No even the walmart greeter flat out ignores me. They will say hello to the person in front of me and behind me but will skip me.
 
"for me i am invisible to everyone and the funny part is i didnt do anything all i wanted in life is a girlfriend and a happy life but it seems that my genetics has sentenced me to death in this life because i am ugly and the worst part is getting ready to be a slave in ur job like the rest of the people no matter how black pilled or genius u are u still have to work eat and die because this is our natural instinct as humans besides our desire for sex so we are left with 3 options which is cope,rope or go er. i"

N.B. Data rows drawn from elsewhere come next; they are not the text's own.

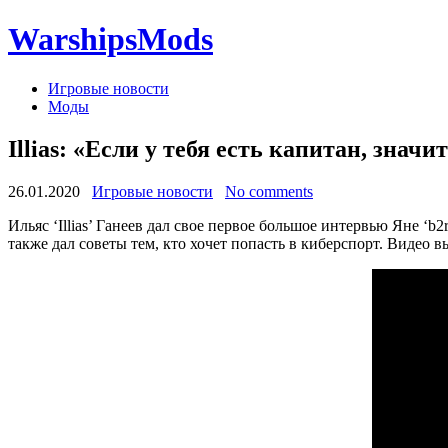
WarshipsMods
Игровые новости
Моды
Illias: «Если у тебя есть капитан, значи
26.01.2020
Игровые новости
No comments
Ильяс ‘Illias’ Ганеев дал свое первое большое интервью Яне ‘b
также дал советы тем, кто хочет попасть в киберспорт. Видео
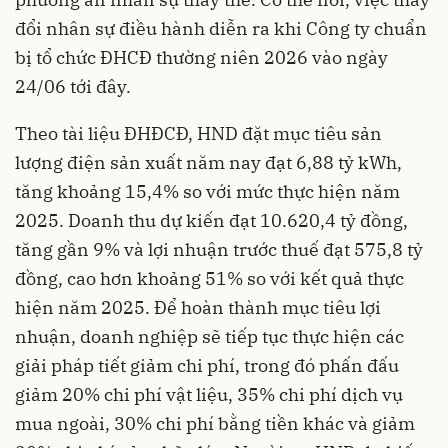
đổi nhân sự điều hành diễn ra khi Công ty chuẩn
bị tổ chức ĐHCĐ thường niên 2026 vào ngày
24/06 tới đây.
Theo tài liệu ĐHĐCĐ, HND đặt mục tiêu sản
lượng điện sản xuất năm nay đạt 6,88 tỷ kWh,
tăng khoảng 15,4% so với mức thực hiện năm
2025. Doanh thu dự kiến đạt 10.620,4 tỷ đồng,
tăng gần 9% và lợi nhuận trước thuế đạt 575,8 tỷ
đồng, cao hơn khoảng 51% so với kết quả thực
hiện năm 2025. Để hoàn thành mục tiêu lợi
nhuận, doanh nghiệp sẽ tiếp tục thực hiện các
giải pháp tiết giảm chi phí, trong đó phấn đấu
giảm 20% chi phí vật liệu, 35% chi phí dịch vụ
mua ngoài, 30% chi phí bằng tiền khác và giảm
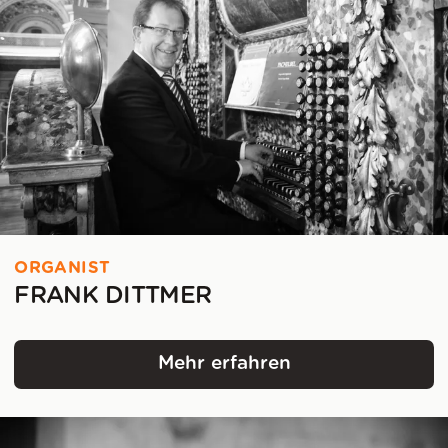
ORGANIST
FRANK DITTMER
Mehr erfahren
Frank Dittmer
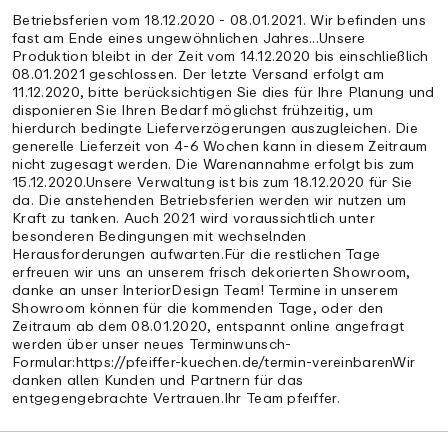
Betriebsferien vom 18.12.2020 - 08.01.2021. Wir befinden uns
fast am Ende eines ungewöhnlichen Jahres...Unsere
Produktion bleibt in der Zeit vom 14.12.2020 bis einschließlich
08.01.2021 geschlossen. Der letzte Versand erfolgt am
11.12.2020, bitte berücksichtigen Sie dies für Ihre Planung und
disponieren Sie Ihren Bedarf möglichst frühzeitig, um
hierdurch bedingte Lieferverzögerungen auszugleichen. Die
generelle Lieferzeit von 4-6 Wochen kann in diesem Zeitraum
nicht zugesagt werden. Die Warenannahme erfolgt bis zum
15.12.2020.Unsere Verwaltung ist bis zum 18.12.2020 für Sie
da. Die anstehenden Betriebsferien werden wir nutzen um
Kraft zu tanken. Auch 2021 wird voraussichtlich unter
besonderen Bedingungen mit wechselnden
Herausforderungen aufwarten.Für die restlichen Tage
erfreuen wir uns an unserem frisch dekorierten Showroom,
danke an unser InteriorDesign Team! Termine in unserem
Showroom können für die kommenden Tage, oder den
Zeitraum ab dem 08.01.2020, entspannt online angefragt
werden über unser neues Terminwunsch-
Formular:https://pfeiffer-kuechen.de/termin-vereinbarenWir
danken allen Kunden und Partnern für das
entgegengebrachte Vertrauen.Ihr Team pfeıffer.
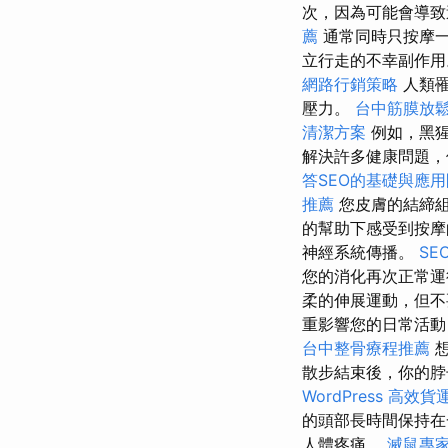
次，因為可能會導
薦
通常同時只按摩一
立行走的不幸副作
網路行銷策略
人類罹
壓力。
台中筋膜放
清潔方案
例如，黑猩
解決許多健康問題，
答SEO的基礎與應
推薦
您皮膚的結締組
的幫助下感受到按
神經系統傳播。
SE
您的消化再次正常運
柔的伸展運動，但不
重影響您的日常活動
台中整骨療程推薦
散步結束後，你的脖
WordPress
高效貨
的頭部長時間保持在
人體疼痛。
滅鼠專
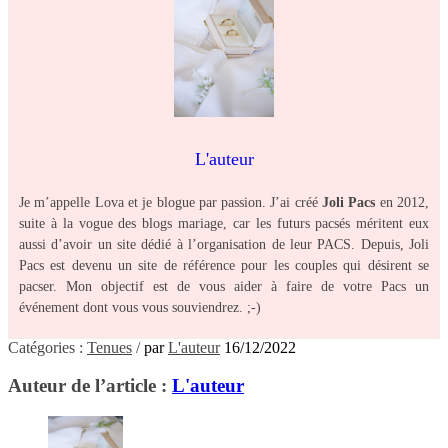
L'auteur
Je m’appelle Lova et je blogue par passion. J’ai créé
Joli Pacs
en 2012,
suite à la vogue des blogs mariage, car les futurs pacsés méritent eux
aussi d’avoir un site dédié à l’organisation de leur PACS. Depuis, Joli
Pacs est devenu un site de référence pour les couples qui désirent se
pacser. Mon objectif est de vous aider à faire de votre Pacs un
événement dont vous vous souviendrez. ;-)
Catégories :
Tenues
/
par
L'auteur
16/12/2022
Auteur de l’article :
L'auteur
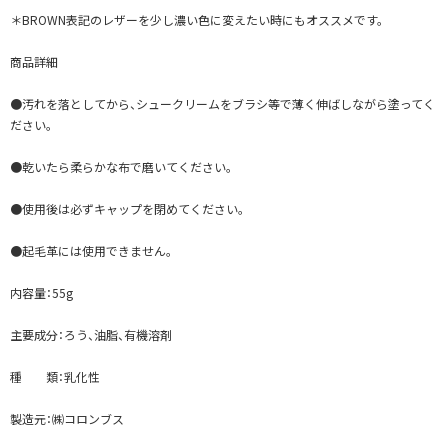
＊BROWN表記のレザーを少し濃い色に変えたい時にもオススメです。
商品詳細
●汚れを落としてから、シュークリームをブラシ等で薄く伸ばしながら塗ってく
ださい。
●乾いたら柔らかな布で磨いてください。
●使用後は必ずキャップを閉めてください。
●起毛革には使用できません。
内容量：55g
主要成分：ろう、油脂、有機溶剤
種 類：乳化性
製造元：㈱コロンブス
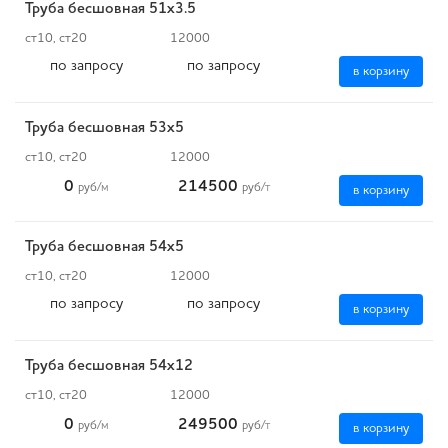
Труба бесшовная 51х3.5
ст10, ст20
12000
по запросу
по запросу
в корзину
Труба бесшовная 53х5
ст10, ст20
12000
0
214500
руб
/м
руб
/т
в корзину
Труба бесшовная 54х5
ст10, ст20
12000
по запросу
по запросу
в корзину
Труба бесшовная 54х12
ст10, ст20
12000
0
249500
руб
/м
руб
/т
в корзину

This describes literally my life. :cryfeels:
 
People look at me as a polite and nice guy i can make people follow me the only social thing that i struggle is getting into romantic relationship which im not trying anymore after a lot of rejections
 
for me i am invisible to everyone and the funny part is i didnt do anything all i wanted in life is a girlfriend and a happy life but it seems that my genetics has sentenced me to death in this life because i am ugly and the worst part is getting ready to be a slave in ur job like the rest of the people no matter how black pilled or genius u are u still have to work eat and die because this is our natural instinct as humans besides our desire for sex so we are left with 3 options which is cope,rope or go er. i will suggest to not to go to er because u will end up in a place even worse than ur actual life which is prision so i wouId go through the cope option for example u can smoke ur pain away or book hookers if u have enough money for that but really this life is never going to change and it will get worse as we progress through the years so i hope this world ends soon so i dont have to live everyday with narcissistic selfish people. for me as long as i make money when i grow up i will spend it on copes like weed or gaming laptops because i dont give a fuck about the world because it rejected me for being different than other people which proves the blackpill again it dosent matter how u act its all about the looks and my evidence is the chads who fuck every girl they see even if they are criminals and i have a bigger proof which is.

View attachment 619668
People have never treated me good and never will because of my genetic disposition, all we can do is adapt :cryfeels:
 
No never,even my own pos scum ''parents'' treated me like trash.